Larry Wall, a linguist working as a sys admin at NASA, first developed Perl in the late '80s as a way to make report processing easier. Perl's reputation grew to be known as the Swiss Army Knife in the sys admin's toolkit. However, it has grown into a powerful general-purpose programming language [Sheppard].
print "Hello, world!\n";
History and Design
Perl has a strong, ecclectic community that started, primarily, in Usenet. From relatively simple applications, Perl has been expanded significantly. There's a large repository of Perl code called CPAN, where over 100 thousand modules are archived. Applications vary from CGI scripting to OS interfaces.
Perl has a number of interesting quotes and slogans.
- Only perl can parse Perl
- Perl has a canonical rule for capitalization. The language (family) is known as Perl, while the executable, or the interpreter, is known as perl. The Perl grammar is notoriously complex, therefore most defer the arduous task of parsing Perl solely to perl.
- There's more than one way to do it (TMTOWTDI)

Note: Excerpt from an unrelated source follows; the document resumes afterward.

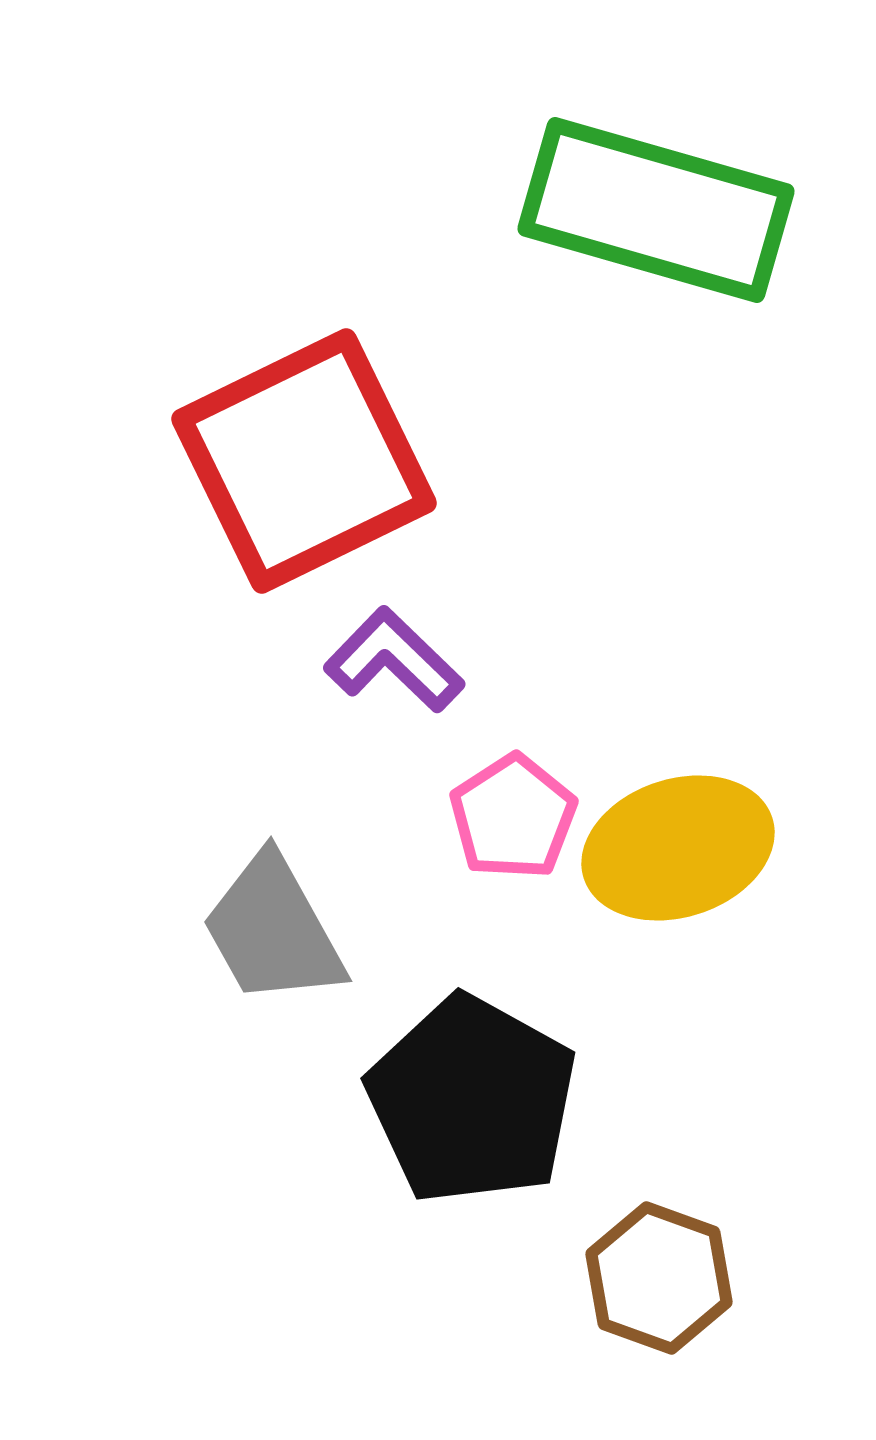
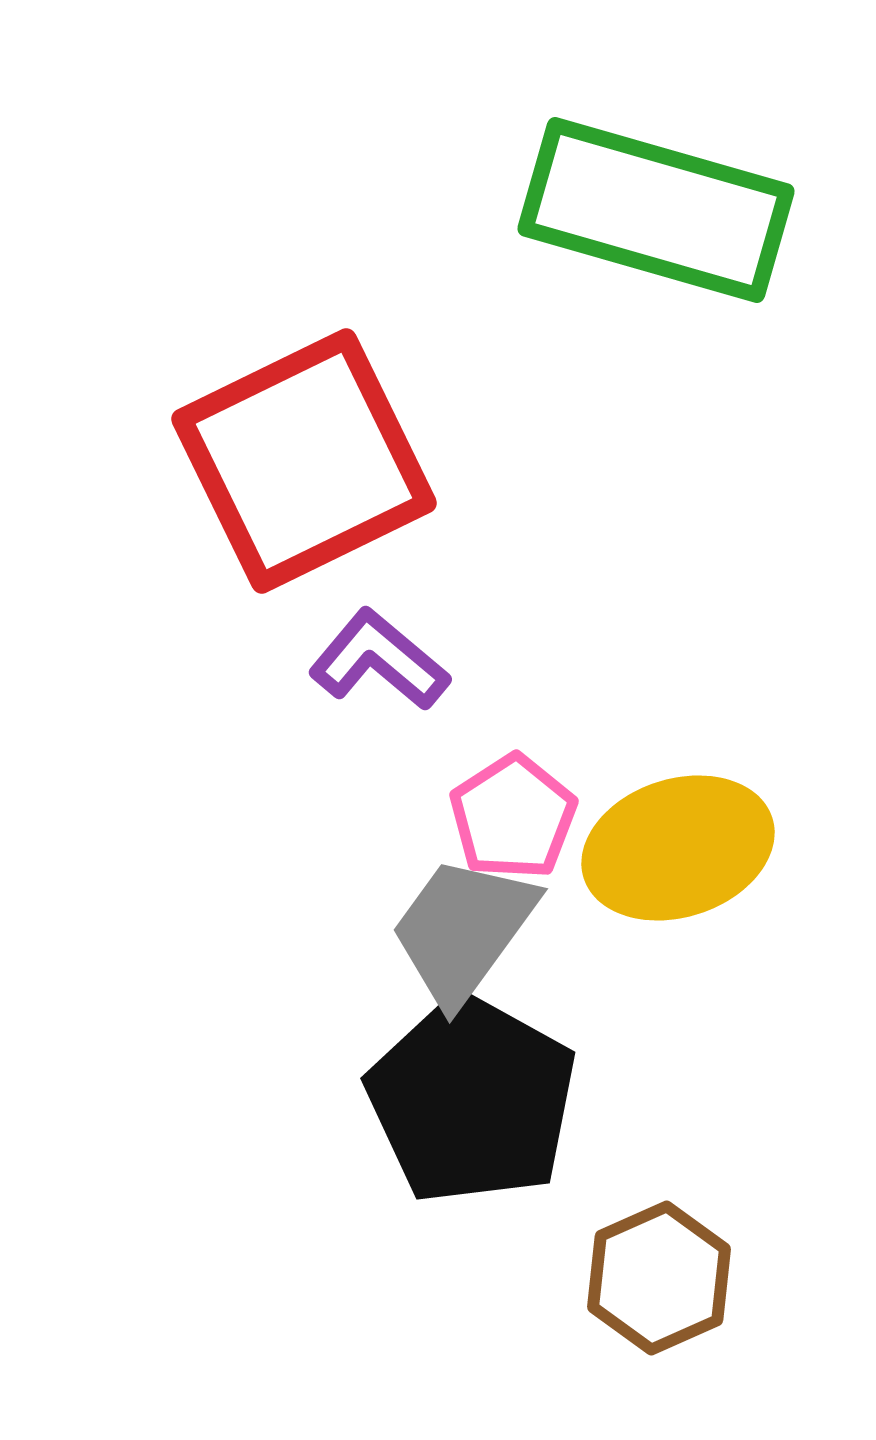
purple L-shape: moved 15 px left; rotated 4 degrees counterclockwise
gray trapezoid: moved 190 px right; rotated 65 degrees clockwise
brown hexagon: rotated 16 degrees clockwise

- Perl is a powerfully expressive language, and its collection of special variables has earned it a reputation of resembling "line noise." This expressive power means there's often a multitude of ways to accomplish a given task.
Good for Beginners?
Perl is a powerful scripting language, and, in my experience, was pretty fun to learn. However, depending on the source you use to study the language, some of the Perl idioms might seem overly confusing, but it's important to remember that the use of the more obscure idioms isn't required. It's perfectly possible to write clear regular expressions and Perl if you discipline yourself.
The expansive CPAN library means you have a wide variety of domains you can target with Perl. If you're not a fan of the powerful free-flow syntax of Perl, you might prefer the more rigid design of Python.